Kısa bir süre önce açıkladığımız üzere, merkez bankalarının düşük seviyelerde pozitif bir enflasyon görme isteğinin sebepleri arasında faiz oranlarının normale çevrilebilmesine yardımcı olmaları da bulunmaktadır (bu ilişki merkez bankalarının yüksek enflasyonla mücadele etmek için faiz oranlarını güçlü bir silah olarak kullanmasına da olanak tanımaktadır). Klasik bir yaklaşımla açıklayacak olursak: faiz oranlarının artırılması enflasyonu aşağı çekmektedir. Faizlerin enflasyon sıfıra yakın bir düzeyde iken artırılması ise deflasyonu tetikleyebilir.
Euro Bölgesi halen yüksek enflasyon ve cansız ekonomik büyüme pençesinde kıvranmaktadır. Herhangi bir faiz artışı -borçlanma masraflarını artıracağından- iş çevrelerinin büyümeyi yavaşlatmasına yol açacaktır. Yani böyle bir hamle için daha çok uzun zaman vardır (aslına bakarsanız borçlanma oranları tarihin en düşük seviyelerindedir ve ufak bir oynama çok büyük bir farklılık yaratmayacaktır). Analizciler, Avrupa Merkez Bankası'nın Aralık ayındaki toplantısında Euro Bölgesi ekonomisini canlandırmak maksadıyla ek likidite enjeksiyonu sağlayacak ve enflasyonu artıracak yeni tedbirler açıklayacağına inanmaktadır. Bu senaryodan ötürü Forex piyasası yatırımcılarının büyük bölümü Euro aleyhine işlem gerçekleştirmektedir; nitekim EUR/USD paritesi son yedi ayın en düşük seviyelerine düşüş sergilemiştir.

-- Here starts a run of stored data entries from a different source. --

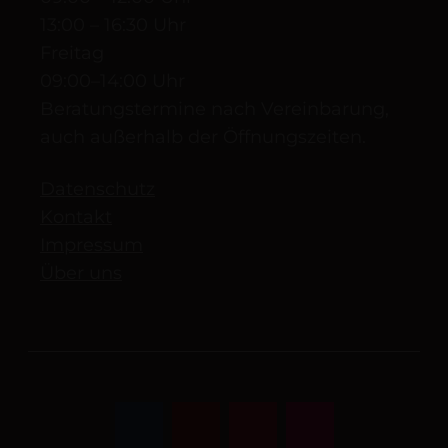
13:00 – 16:30 Uhr
Freitag
09:00–14:00 Uhr
Beratungstermine nach Vereinbarung,
auch außerhalb der Öffnungszeiten.
Datenschutz
Kontakt
Impressum
Über uns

Amerika Merkez Bankası'nın faiz oranlarını Aralık ayında yükseltmesi olasılığı yüksek görünmektedir ve bu da Amerikan dolarını diğer para birimleri karşısında destekleyici bir niteliktedir. Uzmanların büyük bir bölümü 2015 yılında faizleri artırmaktan kaçan İngiltere Merkez Bankası'nın ise 2016 yılının ilk çeyreğinde düğmeye basacağı kanaatini taşımaktadır. Bu faktörler sayesinde gerileyen Euro, Avrupa Bölgesi'nin ihracat ürünlerinin rekabet edebilirliğini kuvvetlendirecektir. Bu durum muhtemelen bloğun büyümesi için daha uygun bir ortam teşkil edecektir fakat buna rağmen güney ile kuzey ekonomileri arasındaki uçurum dolayısıyla genişleme hızı oynaklık sergileyebilir.
Zayıflayan Euro, Fransa'dan ihraç edilen buğdayın Karadeniz bölgesi bölgesinden ihraç edilen buğdaydan daha ucuz hale getirmiştir. Bu gelişme geçen yıla kıyasla %29 daha az ihracat gerçekleştirmiş Fransız çiftçilerini mutlaka sevindirecektir. Öte yandan, buğdayın dünya genelinde tüketilen önemli besinlerden birisi olmasına karşın küresel bazda talep bir süredir zayıf düzeylerde seyretmektedir.